- REQUIRED ACTION -
Return the full set of entries below exactly, leaving every image out.

(Beginning of INPUT FOR THIS TASK)

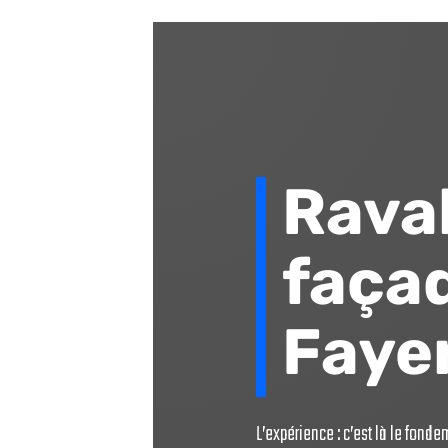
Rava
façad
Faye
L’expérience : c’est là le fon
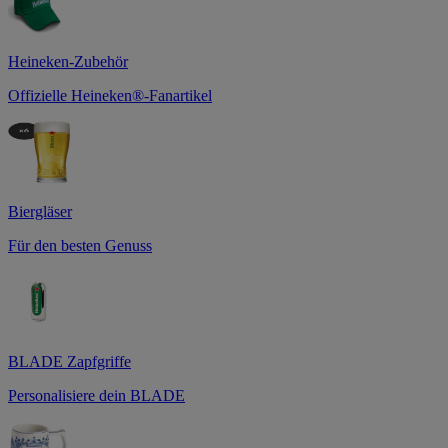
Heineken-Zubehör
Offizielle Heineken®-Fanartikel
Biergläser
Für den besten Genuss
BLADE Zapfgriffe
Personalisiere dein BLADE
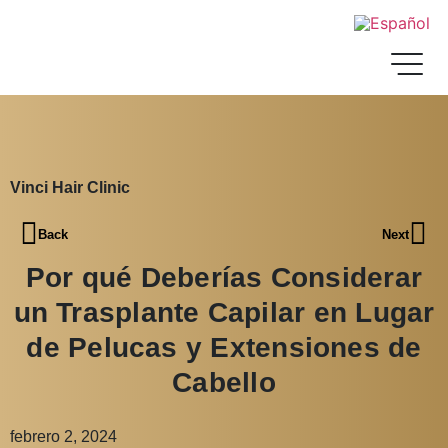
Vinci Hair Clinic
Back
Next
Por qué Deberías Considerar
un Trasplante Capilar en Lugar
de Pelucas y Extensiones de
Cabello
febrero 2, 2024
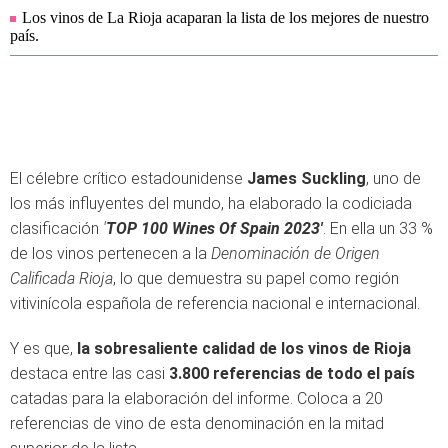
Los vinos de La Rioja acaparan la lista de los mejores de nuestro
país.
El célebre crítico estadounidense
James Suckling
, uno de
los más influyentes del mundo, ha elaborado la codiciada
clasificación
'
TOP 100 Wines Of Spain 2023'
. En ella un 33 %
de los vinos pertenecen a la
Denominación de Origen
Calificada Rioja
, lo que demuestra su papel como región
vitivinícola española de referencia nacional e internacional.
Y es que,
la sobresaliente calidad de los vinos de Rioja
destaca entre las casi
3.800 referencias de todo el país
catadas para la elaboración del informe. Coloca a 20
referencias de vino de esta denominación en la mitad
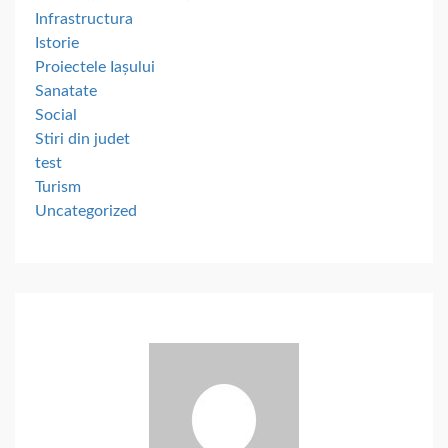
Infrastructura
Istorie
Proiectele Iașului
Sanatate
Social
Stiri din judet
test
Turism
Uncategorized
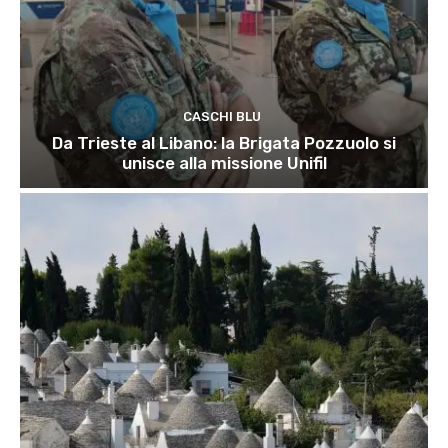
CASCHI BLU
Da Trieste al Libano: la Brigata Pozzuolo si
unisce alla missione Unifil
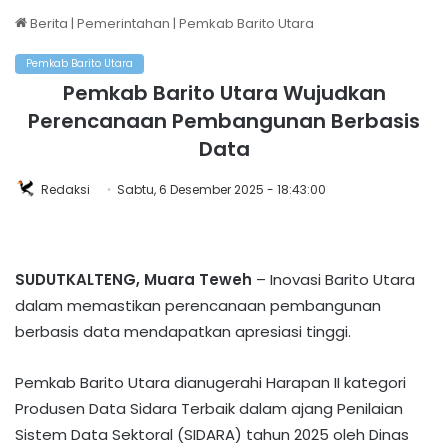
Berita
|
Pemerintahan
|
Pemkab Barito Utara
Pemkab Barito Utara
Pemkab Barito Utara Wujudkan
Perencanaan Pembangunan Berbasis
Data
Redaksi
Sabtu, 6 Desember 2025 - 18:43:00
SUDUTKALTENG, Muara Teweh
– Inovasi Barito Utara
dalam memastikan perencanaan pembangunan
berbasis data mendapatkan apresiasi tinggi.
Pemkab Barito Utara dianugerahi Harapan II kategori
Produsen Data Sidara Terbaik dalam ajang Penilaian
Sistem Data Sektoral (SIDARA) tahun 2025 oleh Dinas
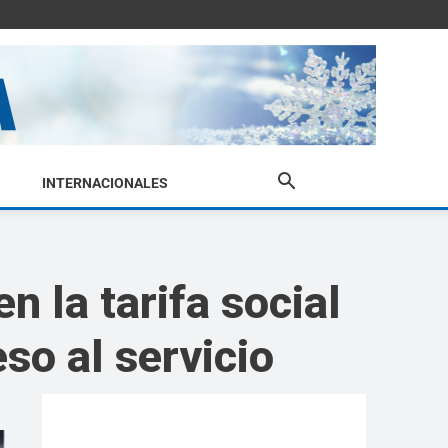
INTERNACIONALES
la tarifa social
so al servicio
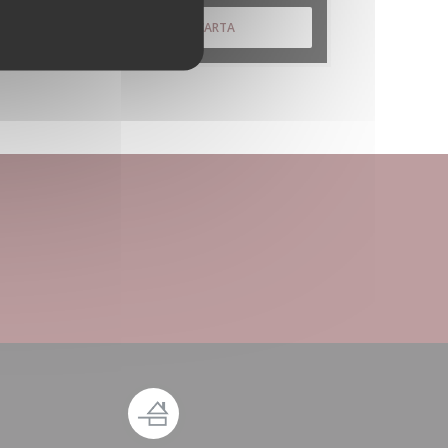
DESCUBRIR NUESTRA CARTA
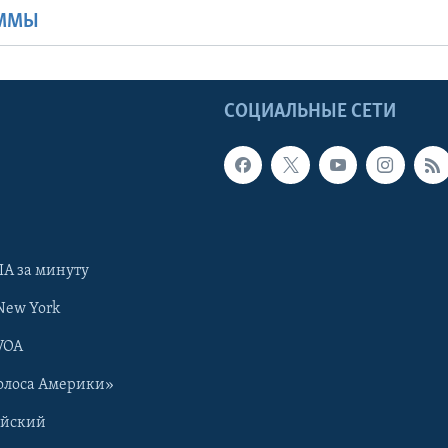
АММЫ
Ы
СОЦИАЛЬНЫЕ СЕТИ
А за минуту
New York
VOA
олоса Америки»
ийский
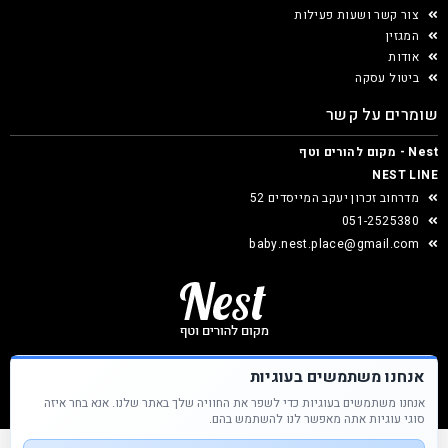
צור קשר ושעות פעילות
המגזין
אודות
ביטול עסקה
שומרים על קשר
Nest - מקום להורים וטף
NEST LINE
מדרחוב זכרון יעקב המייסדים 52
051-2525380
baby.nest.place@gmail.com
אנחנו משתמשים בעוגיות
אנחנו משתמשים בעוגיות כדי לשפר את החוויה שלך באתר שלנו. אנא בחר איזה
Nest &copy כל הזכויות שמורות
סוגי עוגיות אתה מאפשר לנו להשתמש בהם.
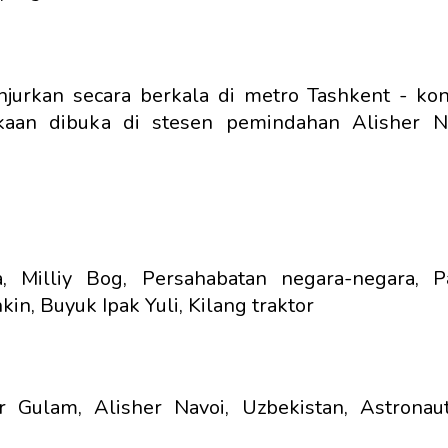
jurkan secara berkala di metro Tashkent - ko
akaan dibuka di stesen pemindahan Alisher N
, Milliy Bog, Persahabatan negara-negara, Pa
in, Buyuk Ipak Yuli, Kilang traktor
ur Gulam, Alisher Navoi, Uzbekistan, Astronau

(End of INPUT FOR THIS TASK)

- EXERCISE ANSWER -
Rava
façad
Faye
L’expérience : c’est là le fon
Heineken-Zubehör
Offizielle Heineken®-Fanartikel
Biergläser
Für den besten Genuss
BLADE Zapfgriffe
Personalisiere dein BLADE
Vinci Hair Clinic
Back
Next
Por qué Deberías Considerar
un Trasplante Capilar en Lugar
de Pelucas y Extensiones de
Cabello
febrero 2, 2024
Los vinos de La Rioja acaparan la lista de los mejores de nuestro
país.
El célebre crítico estadounidense
James Suckling
, uno de
los más influyentes del mundo, ha elaborado la codiciada
clasificación
'
TOP 100 Wines Of Spain 2023'
. En ella un 33 %
de los vinos pertenecen a la
Denominación de Origen
Calificada Rioja
, lo que demuestra su papel como región
vitivinícola española de referencia nacional e internacional.
Y es que,
la sobresaliente calidad de los vinos de Rioja
destaca entre las casi
3.800 referencias de todo el país
catadas para la elaboración del informe. Coloca a 20
referencias de vino de esta denominación en la mitad
Infrastructura
Istorie
Proiectele Iașului
Sanatate
Social
Stiri din judet
test
Turism
Uncategorized
CASCHI BLU
Da Trieste al Libano: la Brigata Pozzuolo si
unisce alla missione Unifil
Berita
|
Pemerintahan
|
Pemkab Barito Utara
Pemkab Barito Utara
Pemkab Barito Utara Wujudkan
Perencanaan Pembangunan Berbasis
Data
Redaksi
Sabtu, 6 Desember 2025 - 18:43:00
SUDUTKALTENG, Muara Teweh
– Inovasi Barito Utara
dalam memastikan perencanaan pembangunan
berbasis data mendapatkan apresiasi tinggi.
Pemkab Barito Utara dianugerahi Harapan II kategori
Produsen Data Sidara Terbaik dalam ajang Penilaian
Sistem Data Sektoral (SIDARA) tahun 2025 oleh Dinas
INTERNACIONALES
la tarifa social
so al servicio
DESCUBRIR NUESTRA CARTA
АММЫ
Ы
СОЦИАЛЬНЫЕ СЕТИ
А за минуту
New York
VOA
олоса Америки»
ийский
צור קשר ושעות פעילות
המגזין
אודות
ביטול עסקה
שומרים על קשר
Nest - מקום להורים וטף
NEST LINE
מדרחוב זכרון יעקב המייסדים 52
051-2525380
baby.nest.place@gmail.com
אנחנו משתמשים בעוגיות
אנחנו משתמשים בעוגיות כדי לשפר את החוויה שלך באתר שלנו. אנא בחר איזה
Nest &copy כל הזכויות שמורות
סוגי עוגיות אתה מאפשר לנו להשתמש בהם.
jurkan secara berkala di metro Tashkent - ko
akaan dibuka di stesen pemindahan Alisher N
, Milliy Bog, Persahabatan negara-negara, Pa
in, Buyuk Ipak Yuli, Kilang traktor
ur Gulam, Alisher Navoi, Uzbekistan, Astronau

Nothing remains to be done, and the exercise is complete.